EXERCISE REQUIREMENTS:
Could you write out each of the records below exactly?

*** THE RECORDS ***

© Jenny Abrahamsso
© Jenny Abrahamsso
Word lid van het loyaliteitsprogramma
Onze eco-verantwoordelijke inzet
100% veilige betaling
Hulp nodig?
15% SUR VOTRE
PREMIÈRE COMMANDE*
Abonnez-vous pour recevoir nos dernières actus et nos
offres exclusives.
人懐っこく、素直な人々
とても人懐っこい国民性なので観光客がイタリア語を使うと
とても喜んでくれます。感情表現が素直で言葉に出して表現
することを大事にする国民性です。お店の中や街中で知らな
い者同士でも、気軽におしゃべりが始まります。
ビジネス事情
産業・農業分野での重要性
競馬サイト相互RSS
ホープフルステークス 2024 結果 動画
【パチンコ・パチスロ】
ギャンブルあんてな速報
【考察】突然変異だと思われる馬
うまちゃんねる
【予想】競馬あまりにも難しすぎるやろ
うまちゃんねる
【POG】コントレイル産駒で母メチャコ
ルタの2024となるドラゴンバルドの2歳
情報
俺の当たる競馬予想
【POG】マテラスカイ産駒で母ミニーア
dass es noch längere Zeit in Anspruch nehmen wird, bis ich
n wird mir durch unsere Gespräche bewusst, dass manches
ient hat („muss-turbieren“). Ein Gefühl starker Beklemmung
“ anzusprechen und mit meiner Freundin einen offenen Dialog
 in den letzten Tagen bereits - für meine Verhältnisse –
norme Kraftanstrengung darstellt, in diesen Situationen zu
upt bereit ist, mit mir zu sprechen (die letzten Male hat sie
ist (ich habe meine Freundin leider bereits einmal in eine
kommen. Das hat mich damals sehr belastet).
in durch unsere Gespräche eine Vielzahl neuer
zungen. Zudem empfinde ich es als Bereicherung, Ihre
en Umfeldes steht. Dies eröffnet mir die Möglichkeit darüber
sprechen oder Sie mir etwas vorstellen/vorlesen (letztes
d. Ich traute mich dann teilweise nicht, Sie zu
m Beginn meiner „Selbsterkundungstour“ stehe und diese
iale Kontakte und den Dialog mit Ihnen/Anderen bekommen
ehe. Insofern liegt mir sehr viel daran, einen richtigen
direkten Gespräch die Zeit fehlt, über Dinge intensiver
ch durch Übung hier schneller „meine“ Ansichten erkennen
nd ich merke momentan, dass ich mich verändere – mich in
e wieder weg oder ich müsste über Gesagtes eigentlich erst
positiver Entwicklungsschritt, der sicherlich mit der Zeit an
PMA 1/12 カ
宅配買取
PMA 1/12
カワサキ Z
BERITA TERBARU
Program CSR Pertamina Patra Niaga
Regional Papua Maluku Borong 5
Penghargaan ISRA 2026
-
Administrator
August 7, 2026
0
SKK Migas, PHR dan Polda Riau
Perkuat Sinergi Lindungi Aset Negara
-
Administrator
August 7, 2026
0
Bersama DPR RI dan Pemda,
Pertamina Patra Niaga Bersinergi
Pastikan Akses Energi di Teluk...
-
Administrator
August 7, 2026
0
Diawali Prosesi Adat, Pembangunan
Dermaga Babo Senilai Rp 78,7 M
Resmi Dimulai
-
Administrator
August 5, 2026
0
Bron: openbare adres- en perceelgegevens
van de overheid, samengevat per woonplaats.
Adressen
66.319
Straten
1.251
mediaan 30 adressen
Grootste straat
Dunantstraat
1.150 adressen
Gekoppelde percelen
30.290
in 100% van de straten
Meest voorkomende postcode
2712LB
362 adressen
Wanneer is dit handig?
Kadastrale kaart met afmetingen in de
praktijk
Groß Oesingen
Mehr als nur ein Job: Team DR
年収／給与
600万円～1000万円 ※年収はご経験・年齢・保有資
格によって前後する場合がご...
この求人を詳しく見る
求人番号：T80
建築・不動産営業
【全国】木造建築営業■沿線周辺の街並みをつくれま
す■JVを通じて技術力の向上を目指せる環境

*** End of THE RECORDS ***

OUTPUT OF THE TASK:
© Jenny Abrahamsso
© Jenny Abrahamsso
Word lid van het loyaliteitsprogramma
Onze eco-verantwoordelijke inzet
100% veilige betaling
Hulp nodig?
15% SUR VOTRE
PREMIÈRE COMMANDE*
Abonnez-vous pour recevoir nos dernières actus et nos
offres exclusives.
人懐っこく、素直な人々
とても人懐っこい国民性なので観光客がイタリア語を使うと
とても喜んでくれます。感情表現が素直で言葉に出して表現
することを大事にする国民性です。お店の中や街中で知らな
い者同士でも、気軽におしゃべりが始まります。
ビジネス事情
産業・農業分野での重要性
競馬サイト相互RSS
ホープフルステークス 2024 結果 動画
【パチンコ・パチスロ】
ギャンブルあんてな速報
【考察】突然変異だと思われる馬
うまちゃんねる
【予想】競馬あまりにも難しすぎるやろ
うまちゃんねる
【POG】コントレイル産駒で母メチャコ
ルタの2024となるドラゴンバルドの2歳
情報
俺の当たる競馬予想
【POG】マテラスカイ産駒で母ミニーア
dass es noch längere Zeit in Anspruch nehmen wird, bis ich
n wird mir durch unsere Gespräche bewusst, dass manches
ient hat („muss-turbieren“). Ein Gefühl starker Beklemmung
“ anzusprechen und mit meiner Freundin einen offenen Dialog
 in den letzten Tagen bereits - für meine Verhältnisse –
norme Kraftanstrengung darstellt, in diesen Situationen zu
upt bereit ist, mit mir zu sprechen (die letzten Male hat sie
ist (ich habe meine Freundin leider bereits einmal in eine
kommen. Das hat mich damals sehr belastet).
in durch unsere Gespräche eine Vielzahl neuer
zungen. Zudem empfinde ich es als Bereicherung, Ihre
en Umfeldes steht. Dies eröffnet mir die Möglichkeit darüber
sprechen oder Sie mir etwas vorstellen/vorlesen (letztes
d. Ich traute mich dann teilweise nicht, Sie zu
m Beginn meiner „Selbsterkundungstour“ stehe und diese
iale Kontakte und den Dialog mit Ihnen/Anderen bekommen
ehe. Insofern liegt mir sehr viel daran, einen richtigen
direkten Gespräch die Zeit fehlt, über Dinge intensiver
ch durch Übung hier schneller „meine“ Ansichten erkennen
nd ich merke momentan, dass ich mich verändere – mich in
e wieder weg oder ich müsste über Gesagtes eigentlich erst
positiver Entwicklungsschritt, der sicherlich mit der Zeit an
PMA 1/12 カ
宅配買取
PMA 1/12
カワサキ Z
BERITA TERBARU
Program CSR Pertamina Patra Niaga
Regional Papua Maluku Borong 5
Penghargaan ISRA 2026
-
Administrator
August 7, 2026
0
SKK Migas, PHR dan Polda Riau
Perkuat Sinergi Lindungi Aset Negara
-
Administrator
August 7, 2026
0
Bersama DPR RI dan Pemda,
Pertamina Patra Niaga Bersinergi
Pastikan Akses Energi di Teluk...
-
Administrator
August 7, 2026
0
Diawali Prosesi Adat, Pembangunan
Dermaga Babo Senilai Rp 78,7 M
Resmi Dimulai
-
Administrator
August 5, 2026
0
Bron: openbare adres- en perceelgegevens
van de overheid, samengevat per woonplaats.
Adressen
66.319
Straten
1.251
mediaan 30 adressen
Grootste straat
Dunantstraat
1.150 adressen
Gekoppelde percelen
30.290
in 100% van de straten
Meest voorkomende postcode
2712LB
362 adressen
Wanneer is dit handig?
Kadastrale kaart met afmetingen in de
praktijk
Groß Oesingen
Mehr als nur ein Job: Team DR
年収／給与
600万円～1000万円 ※年収はご経験・年齢・保有資
格によって前後する場合がご...
この求人を詳しく見る
求人番号：T80
建築・不動産営業
【全国】木造建築営業■沿線周辺の街並みをつくれま
す■JVを通じて技術力の向上を目指せる環境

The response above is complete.